Collected data
########################################

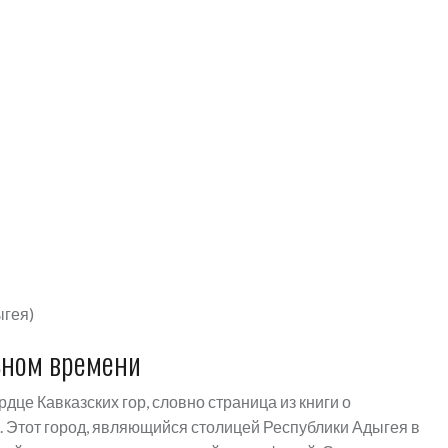
ыгея)
ьном времени
це Кавказских гор, словно страница из книги о
. Этот город, являющийся столицей Республики Адыгея в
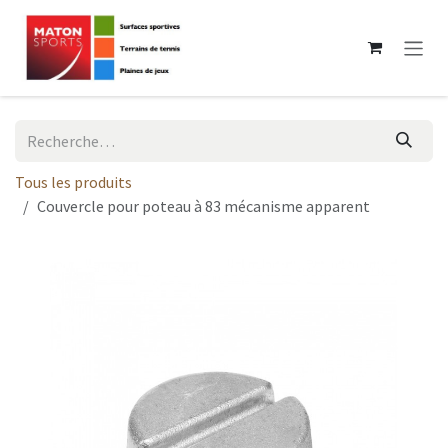
Se rendre au contenu
Tous les produits
Couvercle pour poteau à 83 mécanisme apparent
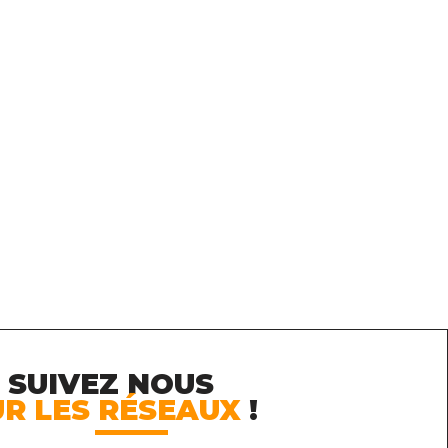
SUIVEZ
NOUS
UR LES RÉSEAUX
!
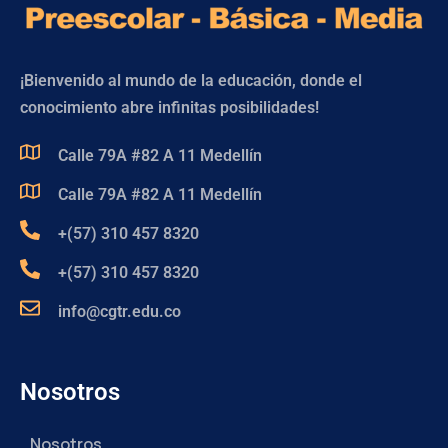
¡Bienvenido al mundo de la educación, donde el
conocimiento abre infinitas posibilidades!
Calle 79A #82 A 11 Medellín
Calle 79A #82 A 11 Medellín
+(57) 310 457 8320
+(57) 310 457 8320
info@cgtr.edu.co
Nosotros
Nosotros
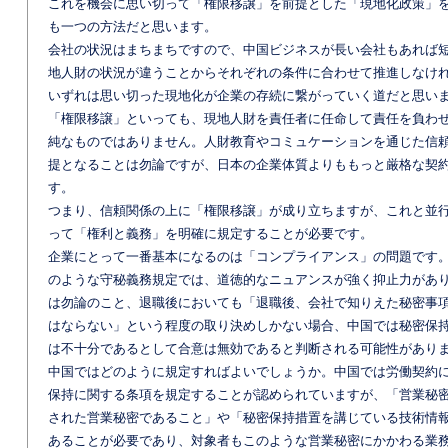
これを機会に思い切って「権限移譲」を前提とした「現地化政策」
も一つの方法だと思います。
会社の状況はまちまちですので、中国ビジネスが長い会社もあれば
地人財の状況が違うことからそれぞれの条件に合わせて推進しなけ
いずれは思い切った現地化が企業の存続に繋がっていく道だと思い
「権限移譲」といっても、現地人財を責任者に任命して責任を負わ
純なものではありません。人財教育やコミュケーションを通じた信
提となることは勿論ですが、日本の企業体質よりももっと厳格な契
す。
つまり、信頼関係の上に「権限移譲」が成り立ちますが、これと並
って「権利と義務」を明確に規定することが必要です。
企業にとって一番基本になるのは「コンプライアンス」の問題です
のような守秘義務規定では、道徳的なニュアンスが強く抑止力があ
は勿論のこと、退職後においても「退職後、会社で知りえた秘密事
はならない」という程度の取り決めしかない場合、中国では秘密保
は不十分であるとして合意は無効であると判断される可能性があり
中国ではどのように規定すればよいでしょうか。中国では労働契約
保持に関する条項を規定することが認められていますが、「営業秘
された営業秘密であること」や「秘密保持措置を講じている技術情
あることが必要であり、対象者もこのような営業秘密にかかわる業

########################################

### TASK REQUIREMENTS
Line by line, transcribe the records exactly, omitting the images.

### ANSWER
ыгея)
ьном времени
це Кавказских гор, словно страница из книги о
. Этот город, являющийся столицей Республики Адыгея в
Se rendre au contenu
Tous les produits
Couvercle pour poteau à 83 mécanisme apparent
SUIVEZ
NOUS
UR LES RÉSEAUX
!
¡Bienvenido al mundo de la educación, donde el
conocimiento abre infinitas posibilidades!
Calle 79A #82 A 11 Medellín
Calle 79A #82 A 11 Medellín
+(57) 310 457 8320
+(57) 310 457 8320
info@cgtr.edu.co
Nosotros
Nosotros
これを機会に思い切って「権限移譲」を前提とした「現地化政策」
も一つの方法だと思います。
会社の状況はまちまちですので、中国ビジネスが長い会社もあれば
地人財の状況が違うことからそれぞれの条件に合わせて推進しなけ
いずれは思い切った現地化が企業の存続に繋がっていく道だと思い
「権限移譲」といっても、現地人財を責任者に任命して責任を負わ
純なものではありません。人財教育やコミュケーションを通じた信
提となることは勿論ですが、日本の企業体質よりももっと厳格な契
す。
つまり、信頼関係の上に「権限移譲」が成り立ちますが、これと並
って「権利と義務」を明確に規定することが必要です。
企業にとって一番基本になるのは「コンプライアンス」の問題です
のような守秘義務規定では、道徳的なニュアンスが強く抑止力があ
は勿論のこと、退職後においても「退職後、会社で知りえた秘密事
はならない」という程度の取り決めしかない場合、中国では秘密保
は不十分であるとして合意は無効であると判断される可能性があり
中国ではどのように規定すればよいでしょうか。中国では労働契約
保持に関する条項を規定することが認められていますが、「営業秘
された営業秘密であること」や「秘密保持措置を講じている技術情
あることが必要であり、対象者もこのような営業秘密にかかわる業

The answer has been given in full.